═════ ENTRIES SHOWN ═════
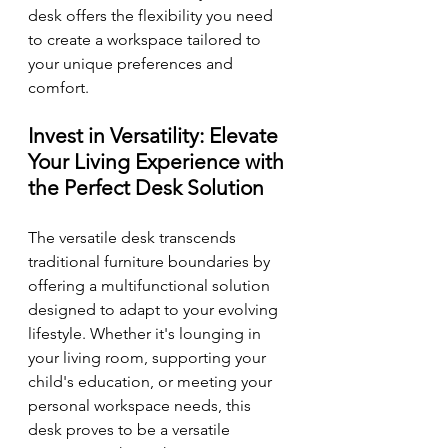
desk offers the flexibility you need 
to create a workspace tailored to 
your unique preferences and 
comfort.
Invest in Versatility: Elevate 
Your Living Experience with 
the Perfect Desk Solution
The versatile desk transcends 
traditional furniture boundaries by 
offering a multifunctional solution 
designed to adapt to your evolving 
lifestyle. Whether it's lounging in 
your living room, supporting your 
child's education, or meeting your 
personal workspace needs, this 
desk proves to be a versatile 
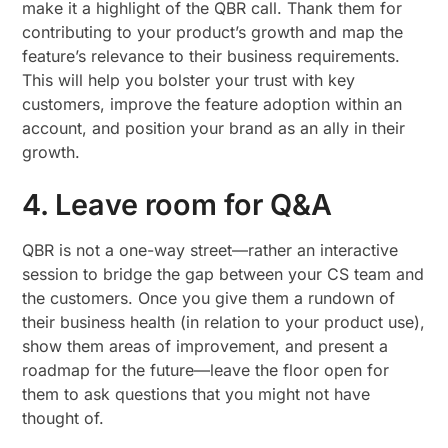
make it a highlight of the QBR call. Thank them for
contributing to your product’s growth and map the
feature’s relevance to their business requirements.
This will help you bolster your trust with key
customers, improve the feature adoption within an
account, and position your brand as an ally in their
growth.
4. Leave room for Q&A
QBR is not a one-way street—rather an interactive
session to bridge the gap between your CS team and
the customers. Once you give them a rundown of
their business health (in relation to your product use),
show them areas of improvement, and present a
roadmap for the future—leave the floor open for
them to ask questions that you might not have
thought of.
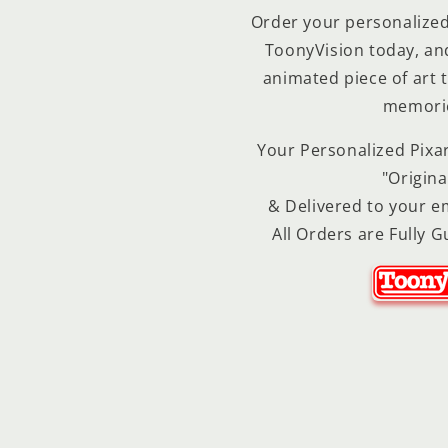
Order your personalized 
ToonyVision today, and 
animated piece of art t
memories
Your Personalized Pixar
"Origina
& Delivered to your em
All Orders are Fully G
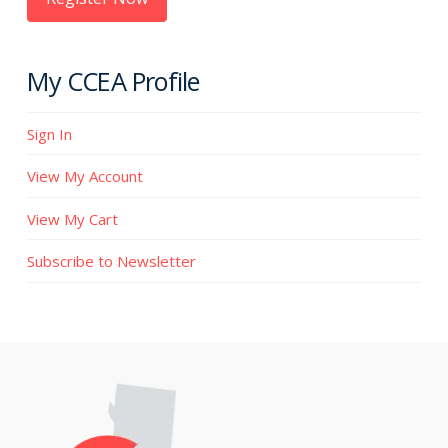
My CCEA Profile
Sign In
View My Account
View My Cart
Subscribe to Newsletter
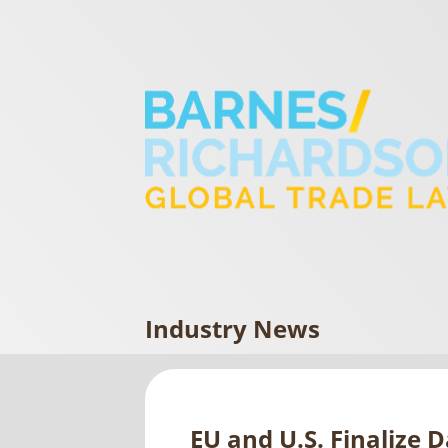
Industry News
EU and U.S. Finalize 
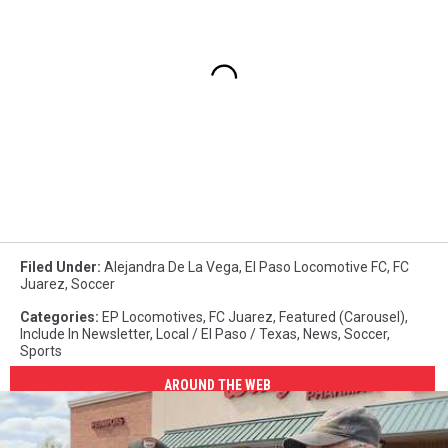
Paso
USL,El
Paso
Patriots,El
Paso
pro
soccer,Duke
Keith,El
Paso
Chihuahuas,US
Open
Cup,soccer,sports,sports
Filed Under
:
Alejandra De La Vega
,
El Paso Locomotive FC
,
FC
video
Juarez
,
Soccer
Categories
:
EP Locomotives
,
FC Juarez
,
Featured (Carousel)
,
Include In Newsletter
,
Local / El Paso / Texas
,
News
,
Soccer
,
Sports
AROUND THE WEB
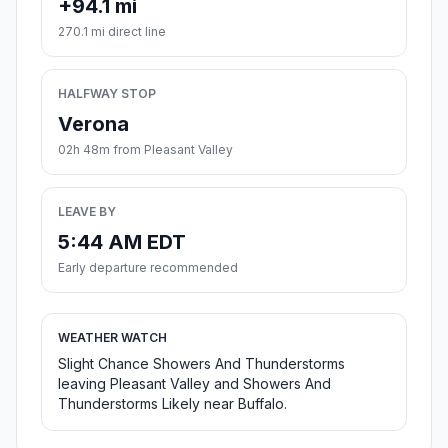
+94.1 mi
270.1 mi direct line
HALFWAY STOP
Verona
02h 48m from Pleasant Valley
LEAVE BY
5:44 AM EDT
Early departure recommended
WEATHER WATCH
Slight Chance Showers And Thunderstorms
leaving Pleasant Valley and Showers And
Thunderstorms Likely near Buffalo.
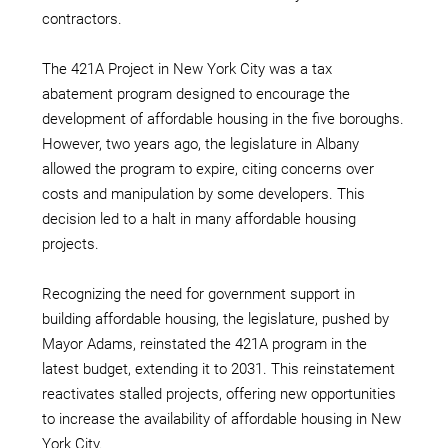
contractors.
The 421A Project in New York City was a tax
abatement program designed to encourage the
development of affordable housing in the five boroughs.
However, two years ago, the legislature in Albany
allowed the program to expire, citing concerns over
costs and manipulation by some developers. This
decision led to a halt in many affordable housing
projects.
Recognizing the need for government support in
building affordable housing, the legislature, pushed by
Mayor Adams, reinstated the 421A program in the
latest budget, extending it to 2031. This reinstatement
reactivates stalled projects, offering new opportunities
to increase the availability of affordable housing in New
York City.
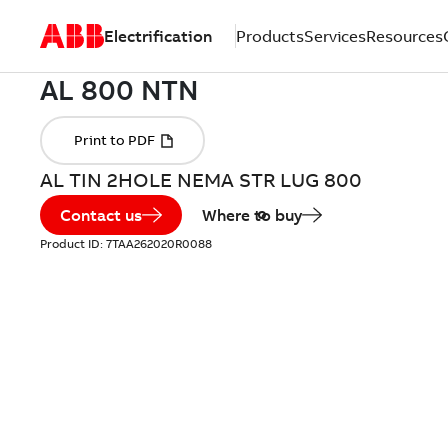
Electrification
Products
Services
Resources
AL TIN 2HOLE NEMA STR LUG 800
Contact us
Where to buy
Product ID:
7TAA262020R0088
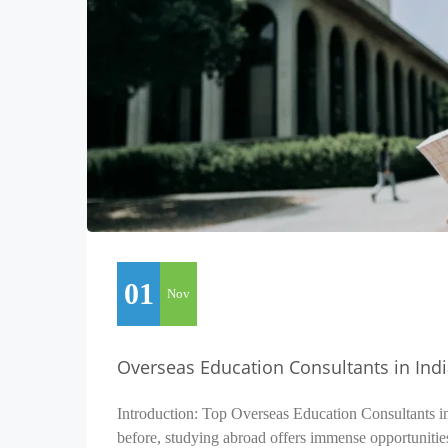
01
Nov
Overseas Education Consultants in Ind
Introduction: Top Overseas Education Consultants i
before, studying abroad offers immense opportunitie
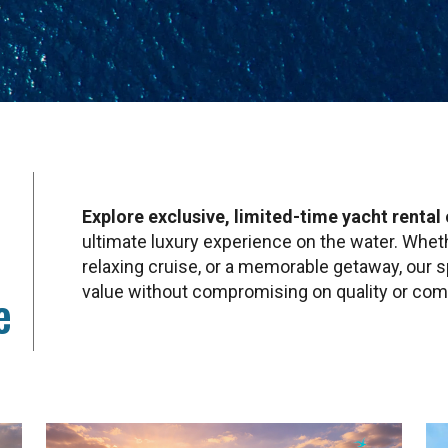
Explore exclusive, limited-time yacht rental 
ultimate luxury experience on the water. Whethe
relaxing cruise, or a memorable getaway, our s
value without compromising on quality or com
e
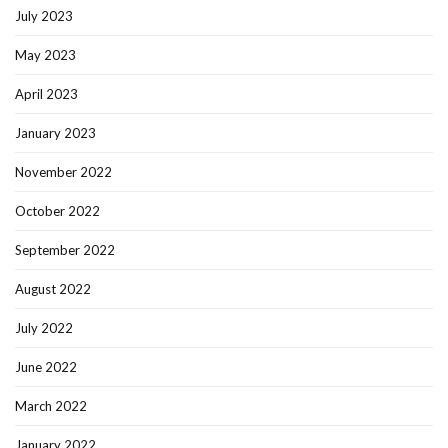
July 2023
May 2023
April 2023
January 2023
November 2022
October 2022
September 2022
August 2022
July 2022
June 2022
March 2022
January 2022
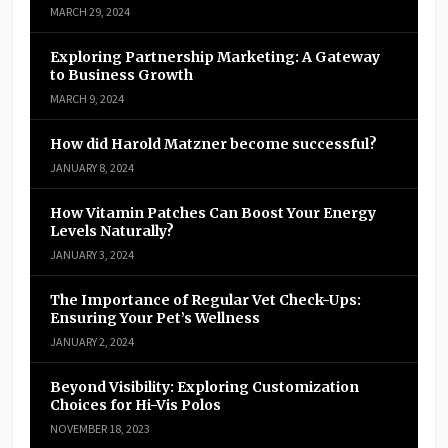
MARCH 29, 2024
Exploring Partnership Marketing: A Gateway
to Business Growth
MARCH 9, 2024
How did Harold Matzner become successful?
JANUARY 8, 2024
How Vitamin Patches Can Boost Your Energy
Levels Naturally?
JANUARY 3, 2024
The Importance of Regular Vet Check-Ups:
Ensuring Your Pet’s Wellness
JANUARY 2, 2024
Beyond Visibility: Exploring Customization
Choices for Hi-Vis Polos
NOVEMBER 18, 2023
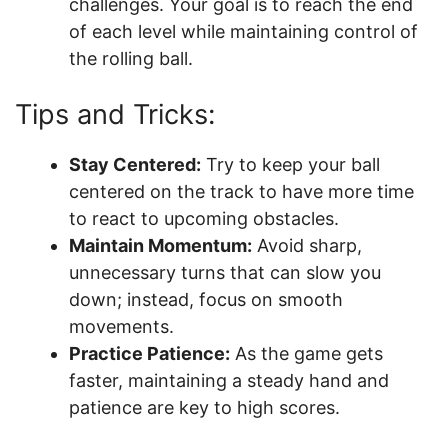
challenges. Your goal is to reach the end
of each level while maintaining control of
the rolling ball.
Tips and Tricks:
Stay Centered:
Try to keep your ball
centered on the track to have more time
to react to upcoming obstacles.
Maintain Momentum:
Avoid sharp,
unnecessary turns that can slow you
down; instead, focus on smooth
movements.
Practice Patience:
As the game gets
faster, maintaining a steady hand and
patience are key to high scores.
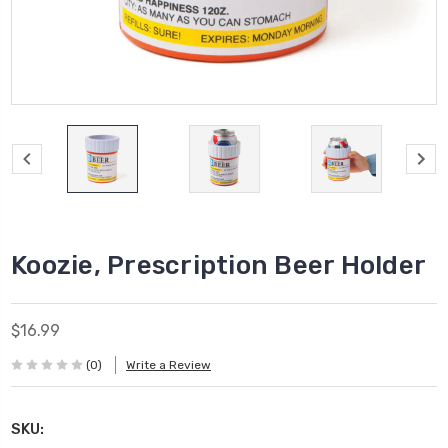
Koozie, Prescription Beer Holder
$16.99
(0)
Write a Review
SKU:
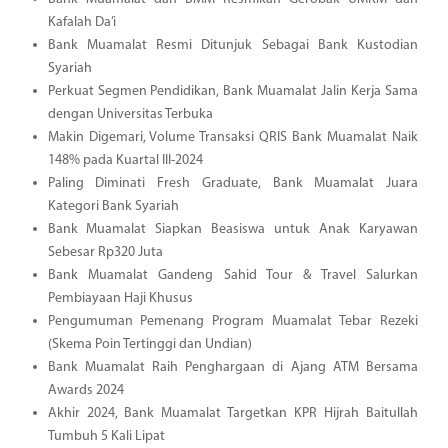
Kafalah Da’i
Bank Muamalat Resmi Ditunjuk Sebagai Bank Kustodian
Syariah
Perkuat Segmen Pendidikan, Bank Muamalat Jalin Kerja Sama
dengan Universitas Terbuka
Makin Digemari, Volume Transaksi QRIS Bank Muamalat Naik
148% pada Kuartal III-2024
Paling Diminati Fresh Graduate, Bank Muamalat Juara
Kategori Bank Syariah
Bank Muamalat Siapkan Beasiswa untuk Anak Karyawan
Sebesar Rp320 Juta
Bank Muamalat Gandeng Sahid Tour & Travel Salurkan
Pembiayaan Haji Khusus
Pengumuman Pemenang Program Muamalat Tebar Rezeki
(Skema Poin Tertinggi dan Undian)
Bank Muamalat Raih Penghargaan di Ajang ATM Bersama
Awards 2024
Akhir 2024, Bank Muamalat Targetkan KPR Hijrah Baitullah
Tumbuh 5 Kali Lipat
═════
WORK TO COMPLETE :: Lines that contain "their" are the result; find them in the entries above and copy each one.

OUTPUT OF THE EXERCISE ::
feature’s relevance to their business requirements.
account, and position your brand as an ally in their
their business health (in relation to your product use),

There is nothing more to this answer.